BLOG #129 1/26/2016
Miguel Cotto, Middleweight Champion sitting in a stool in his corner between rounds while his trainers throw water at him to cool him off and heighten his alertness.
In professional boxing the rounds are three minutes long, with a one-minute break in between. For that one minute, the boxers sit on a stool in their corners, with big boxing gloves on their hands making them helpless to do anything for themselves, even hold a water bottle.
When working on my book, “AT THE FIGHTS, Inside the World of Professional Boxing,” I photographed boxing matches for Sports Illustrated from ringside, often at Madison Square Garden in New York City. I was often positioned right at the spot where the boxers sat in the stool for their one minute rest.
Joe Morales, Featherweight, in the corner, between rounds. His trainer presses an adrenaline-soaked pad on a large bleeding cut above his eye.
It was amazing to see the boxers, powerful athletes involved in a violent sport, unable to do anything but sit and listen as their managers yelled instructions. Trainers poured water on the heads of the boxers (as they caught their breath) to cool them off. The trainers pushed cotton-tipped swabs soaked with adrenaline up their nostrils and onto facial cuts to halt bleeding and pressed Vaseline into the open wounds. While all this was being done around and to them, the fighters tried to tune-in to the trainer’s instructions and remain focused on the punishing job ahead.
So, when champion boxers came to my studio for photography for the book, I knew I could put them through the kind of abuse I would never dream of with models, dancers, or even other athletes.
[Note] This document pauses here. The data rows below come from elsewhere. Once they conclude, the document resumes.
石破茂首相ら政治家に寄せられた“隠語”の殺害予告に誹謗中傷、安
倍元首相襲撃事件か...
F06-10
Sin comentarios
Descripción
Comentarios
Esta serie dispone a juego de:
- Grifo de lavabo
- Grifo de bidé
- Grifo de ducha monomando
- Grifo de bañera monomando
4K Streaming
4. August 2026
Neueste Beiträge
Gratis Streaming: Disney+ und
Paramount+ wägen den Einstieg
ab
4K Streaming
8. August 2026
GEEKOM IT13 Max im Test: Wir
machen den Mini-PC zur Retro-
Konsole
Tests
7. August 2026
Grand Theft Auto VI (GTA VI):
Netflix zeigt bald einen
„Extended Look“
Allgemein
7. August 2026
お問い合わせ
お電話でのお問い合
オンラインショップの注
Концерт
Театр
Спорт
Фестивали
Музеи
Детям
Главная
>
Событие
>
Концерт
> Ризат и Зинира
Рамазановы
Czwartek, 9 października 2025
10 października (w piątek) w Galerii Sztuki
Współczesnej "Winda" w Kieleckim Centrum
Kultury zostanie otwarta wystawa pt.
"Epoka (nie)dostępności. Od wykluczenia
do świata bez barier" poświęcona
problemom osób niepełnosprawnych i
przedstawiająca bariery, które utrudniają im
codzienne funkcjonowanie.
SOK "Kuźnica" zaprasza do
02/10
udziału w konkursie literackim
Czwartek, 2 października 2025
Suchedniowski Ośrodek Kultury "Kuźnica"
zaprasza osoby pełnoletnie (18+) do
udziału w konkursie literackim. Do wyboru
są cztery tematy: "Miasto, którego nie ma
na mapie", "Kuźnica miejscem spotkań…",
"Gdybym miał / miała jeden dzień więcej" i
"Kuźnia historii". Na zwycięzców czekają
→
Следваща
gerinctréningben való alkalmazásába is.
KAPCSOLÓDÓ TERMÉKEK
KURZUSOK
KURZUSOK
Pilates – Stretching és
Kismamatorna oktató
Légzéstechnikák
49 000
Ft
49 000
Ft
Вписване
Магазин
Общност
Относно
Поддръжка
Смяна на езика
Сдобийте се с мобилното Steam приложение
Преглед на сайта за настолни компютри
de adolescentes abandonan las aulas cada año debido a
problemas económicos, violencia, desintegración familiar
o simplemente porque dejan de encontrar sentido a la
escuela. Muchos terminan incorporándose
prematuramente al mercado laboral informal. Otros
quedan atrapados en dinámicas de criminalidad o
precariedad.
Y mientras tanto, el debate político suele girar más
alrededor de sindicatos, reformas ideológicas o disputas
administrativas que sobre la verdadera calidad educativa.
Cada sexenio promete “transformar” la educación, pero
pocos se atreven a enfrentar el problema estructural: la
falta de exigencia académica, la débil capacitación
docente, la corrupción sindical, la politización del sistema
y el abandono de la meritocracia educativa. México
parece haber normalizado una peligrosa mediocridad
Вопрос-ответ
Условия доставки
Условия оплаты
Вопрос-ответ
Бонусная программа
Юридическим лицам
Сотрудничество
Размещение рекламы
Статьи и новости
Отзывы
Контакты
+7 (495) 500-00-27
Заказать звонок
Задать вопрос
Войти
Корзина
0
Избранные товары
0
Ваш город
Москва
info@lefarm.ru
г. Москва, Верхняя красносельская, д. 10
To simulate the mayhem of their corners during a fight, I threw water at them, powder, even salt…everything I could think of. Whatever I did, they just took it, and responded to my directions willingly and enthusiastically without resistance.
I threw water at Julio Cesar Chavez, Middleweight, and directed him to hit it.
I threw horse salt at Amir Khan, welterweight, and asked him to punch it so hard that it would hit the lens of my camera, 30 feet away. He did.
I had Chris Areola, Heavyweight, bust water-filled balloons with his hands and also taped short nails to his back, sticking out, and had my assistant throw the water-filled balloons at his back.
I threw bags full of powder at Tim Bradley, welterweight champion.
I threw water at the welterweight, Pauli Malignaggi.
I “rained” water on the Irish Champion, John Duddy.